◆ Required action
Output every entry below exactly, without its pictures.
════════
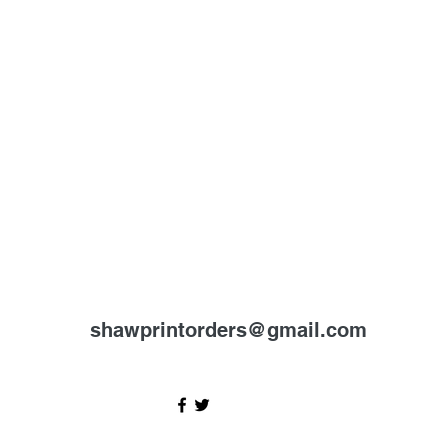
shawprintorders@gmail.com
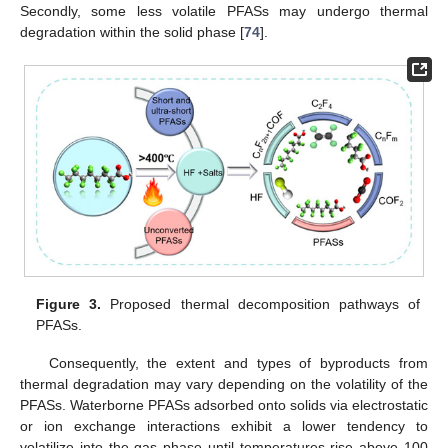
Secondly, some less volatile PFASs may undergo thermal
degradation within the solid phase [
74
].
Figure 3.
Proposed thermal decomposition pathways of
PFASs.
Consequently, the extent and types of byproducts from
thermal degradation may vary depending on the volatility of the
PFASs. Waterborne PFASs adsorbed onto solids via electrostatic
or ion exchange interactions exhibit a lower tendency to
volatilize into the gas phase until temperatures rise above 100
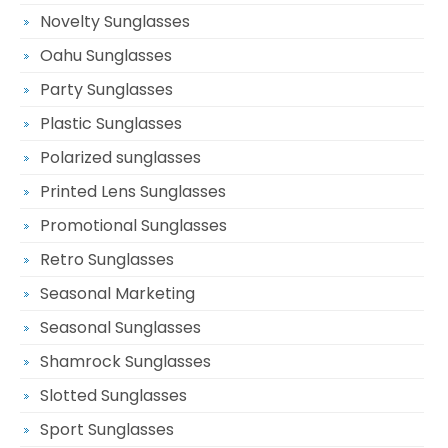
Novelty Sunglasses
Oahu Sunglasses
Party Sunglasses
Plastic Sunglasses
Polarized sunglasses
Printed Lens Sunglasses
Promotional Sunglasses
Retro Sunglasses
Seasonal Marketing
Seasonal Sunglasses
Shamrock Sunglasses
Slotted Sunglasses
Sport Sunglasses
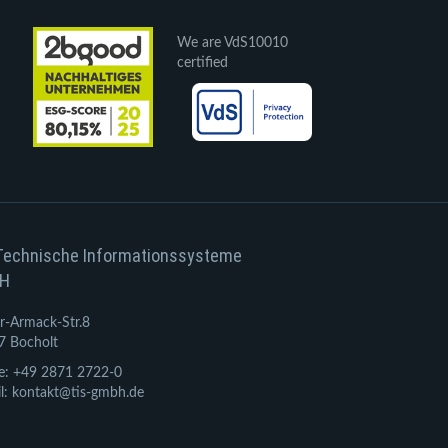
We are VdS10010
certified
Technische Informationssysteme
H
r-Armack-Str.8
7 Bocholt
e: +49 2871 2722-0
l: kontakt@tis-gmbh.de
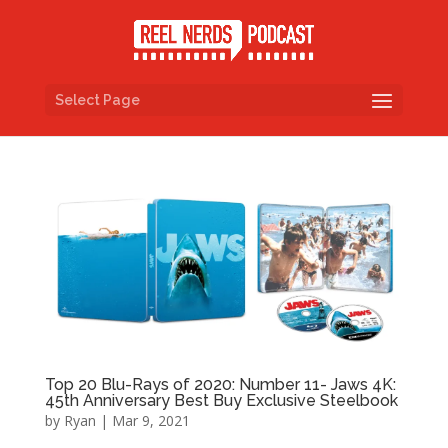
Select Page
Top 20 Blu-Rays of 2020: Number 11- Jaws 4K:
45th Anniversary Best Buy Exclusive Steelbook
by
Ryan
|
Mar 9, 2021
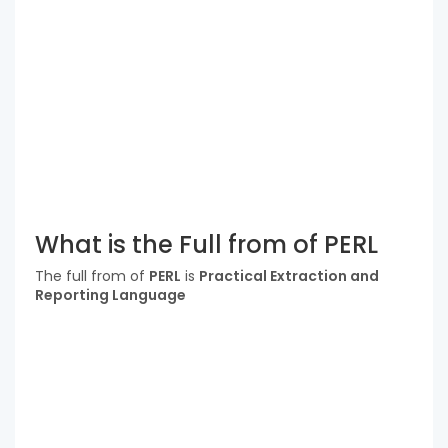
What is the Full from of PERL
The full from of
PERL
is
Practical Extraction and
Reporting Language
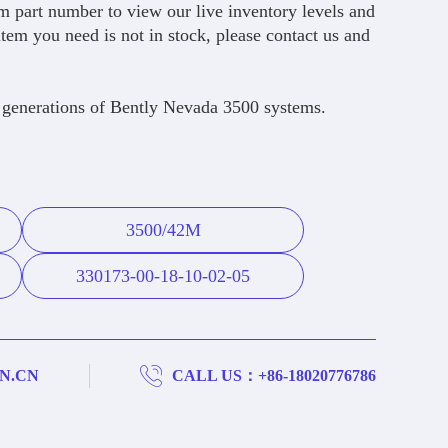
 part number to view our live inventory levels and
item you need is not in stock, please contact us and
 generations of Bently Nevada 3500 systems.
3500/42M
330173-00-18-10-02-05
N.CN
CALL US：+86-18020776786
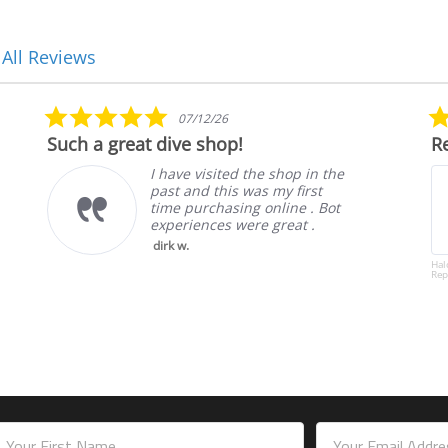
 All Reviews
5.0
07/12/26
star
Such a great dive shop!
Re
rating
I have visited the shop in the
past and this was my first
time purchasing online . Bot
experiences were great .
dirk w.
Hal
Rep
mail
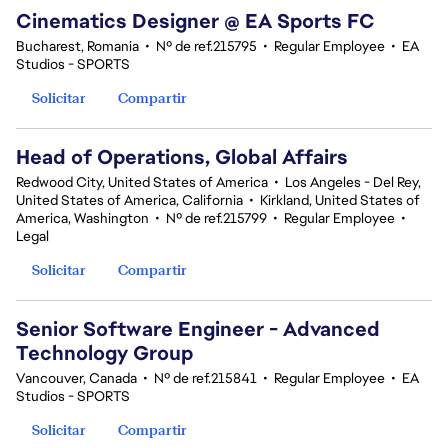
Cinematics Designer @ EA Sports FC
Bucharest, Romania
•
Nº de ref.215795
•
Regular Employee
•
EA
Studios - SPORTS
Solicitar
Compartir
Head of Operations, Global Affairs
Redwood City, United States of America
•
Los Angeles - Del Rey,
United States of America, California
•
Kirkland, United States of
America, Washington
•
Nº de ref.215799
•
Regular Employee
•
Legal
Solicitar
Compartir
Senior Software Engineer - Advanced
Technology Group
Vancouver, Canada
•
Nº de ref.215841
•
Regular Employee
•
EA
Studios - SPORTS
Solicitar
Compartir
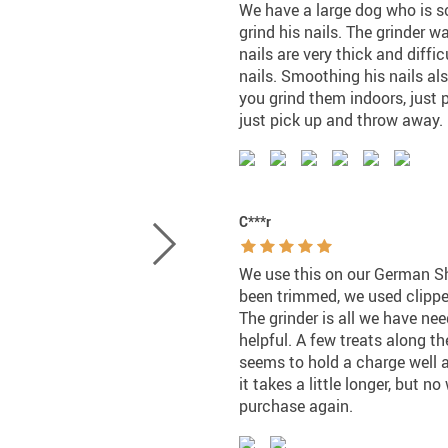
We have a large dog who is sc
grind his nails. The grinder 
nails are very thick and diffic
nails. Smoothing his nails al
you grind them indoors, just 
just pick up and throw away. 
C***r
We use this on our German Sh
been trimmed, we used clippers 
The grinder is all we have need
helpful. A few treats along th
seems to hold a charge well a
it takes a little longer, but 
purchase again.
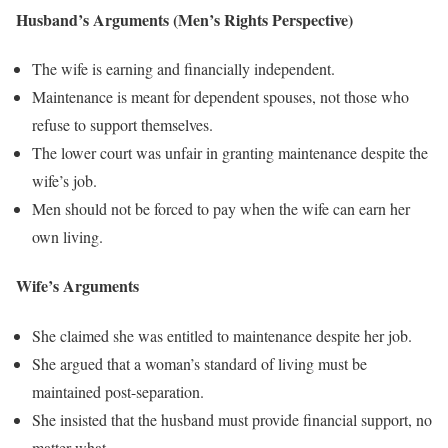
Husband’s Arguments (Men’s Rights Perspective)
The wife is earning and financially independent.
Maintenance is meant for dependent spouses, not those who
refuse to support themselves.
The lower court was unfair in granting maintenance despite the
wife’s job.
Men should not be forced to pay when the wife can earn her
own living.
Wife’s Arguments
She claimed she was entitled to maintenance despite her job.
She argued that a woman’s standard of living must be
maintained post-separation.
She insisted that the husband must provide financial support, no
matter what.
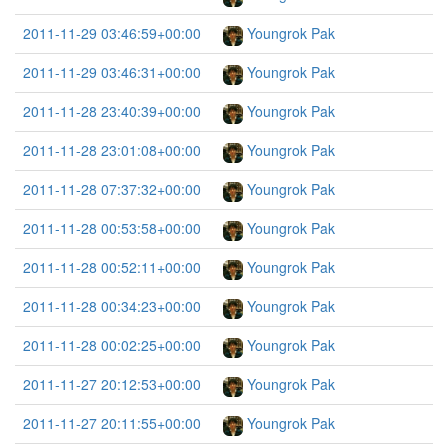
2011-11-29 03:46:59+00:00
Youngrok Pak
2011-11-29 03:46:31+00:00
Youngrok Pak
2011-11-28 23:40:39+00:00
Youngrok Pak
2011-11-28 23:01:08+00:00
Youngrok Pak
2011-11-28 07:37:32+00:00
Youngrok Pak
2011-11-28 00:53:58+00:00
Youngrok Pak
2011-11-28 00:52:11+00:00
Youngrok Pak
2011-11-28 00:34:23+00:00
Youngrok Pak
2011-11-28 00:02:25+00:00
Youngrok Pak
2011-11-27 20:12:53+00:00
Youngrok Pak
2011-11-27 20:11:55+00:00
Youngrok Pak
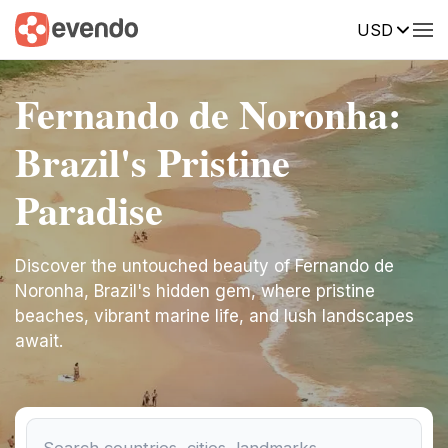
USD
Fernando de Noronha:
Brazil's Pristine
Paradise
Discover the untouched beauty of Fernando de
Noronha, Brazil's hidden gem, where pristine
beaches, vibrant marine life, and lush landscapes
await.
════════
◆ Worked solution
shawprintorders@gmail.com
Secondly, some less volatile PFASs may undergo thermal
degradation within the solid phase [
74
].
Figure 3.
Proposed thermal decomposition pathways of
PFASs.
Consequently, the extent and types of byproducts from
thermal degradation may vary depending on the volatility of the
PFASs. Waterborne PFASs adsorbed onto solids via electrostatic
or ion exchange interactions exhibit a lower tendency to
volatilize into the gas phase until temperatures rise above 100
Novelty Sunglasses
Oahu Sunglasses
Party Sunglasses
Plastic Sunglasses
Polarized sunglasses
Printed Lens Sunglasses
Promotional Sunglasses
Retro Sunglasses
Seasonal Marketing
Seasonal Sunglasses
Shamrock Sunglasses
Slotted Sunglasses
Sport Sunglasses
We are VdS10010
certified
Technische Informationssysteme
H
r-Armack-Str.8
7 Bocholt
e: +49 2871 2722-0
l: kontakt@tis-gmbh.de
Select Page
Top 20 Blu-Rays of 2020: Number 11- Jaws 4K:
45th Anniversary Best Buy Exclusive Steelbook
by
Ryan
|
Mar 9, 2021
What is the Full from of PERL
The full from of
PERL
is
Practical Extraction and
Reporting Language
 part number to view our live inventory levels and
item you need is not in stock, please contact us and
 generations of Bently Nevada 3500 systems.
3500/42M
330173-00-18-10-02-05
N.CN
CALL US：+86-18020776786
 All Reviews
5.0
07/12/26
star
Such a great dive shop!
Re
rating
I have visited the shop in the
past and this was my first
time purchasing online . Bot
experiences were great .
dirk w.
Hal
Rep
mail
Cinematics Designer @ EA Sports FC
Bucharest, Romania
•
Nº de ref.215795
•
Regular Employee
•
EA
Studios - SPORTS
Solicitar
Compartir
Head of Operations, Global Affairs
Redwood City, United States of America
•
Los Angeles - Del Rey,
United States of America, California
•
Kirkland, United States of
America, Washington
•
Nº de ref.215799
•
Regular Employee
•
Legal
Solicitar
Compartir
Senior Software Engineer - Advanced
Technology Group
Vancouver, Canada
•
Nº de ref.215841
•
Regular Employee
•
EA
Studios - SPORTS
Solicitar
Compartir
We have a large dog who is sc
grind his nails. The grinder 
nails are very thick and diffic
nails. Smoothing his nails al
you grind them indoors, just 
just pick up and throw away. 
C***r
We use this on our German Sh
been trimmed, we used clippers 
The grinder is all we have need
helpful. A few treats along th
seems to hold a charge well a
it takes a little longer, but 
purchase again.
Husband’s Arguments (Men’s Rights Perspective)
The wife is earning and financially independent.
Maintenance is meant for dependent spouses, not those who
refuse to support themselves.
The lower court was unfair in granting maintenance despite the
wife’s job.
Men should not be forced to pay when the wife can earn her
own living.
Wife’s Arguments
She claimed she was entitled to maintenance despite her job.
She argued that a woman’s standard of living must be
maintained post-separation.
She insisted that the husband must provide financial support, no
matter what.
2011-11-29 03:46:59+00:00
Youngrok Pak
2011-11-29 03:46:31+00:00
Youngrok Pak
2011-11-28 23:40:39+00:00
Youngrok Pak
2011-11-28 23:01:08+00:00
Youngrok Pak
2011-11-28 07:37:32+00:00
Youngrok Pak
2011-11-28 00:53:58+00:00
Youngrok Pak
2011-11-28 00:52:11+00:00
Youngrok Pak
2011-11-28 00:34:23+00:00
Youngrok Pak
2011-11-28 00:02:25+00:00
Youngrok Pak
2011-11-27 20:12:53+00:00
Youngrok Pak
2011-11-27 20:11:55+00:00
Youngrok Pak
USD
Fernando de Noronha:
Brazil's Pristine
Paradise
Discover the untouched beauty of Fernando de
Noronha, Brazil's hidden gem, where pristine
beaches, vibrant marine life, and lush landscapes
await.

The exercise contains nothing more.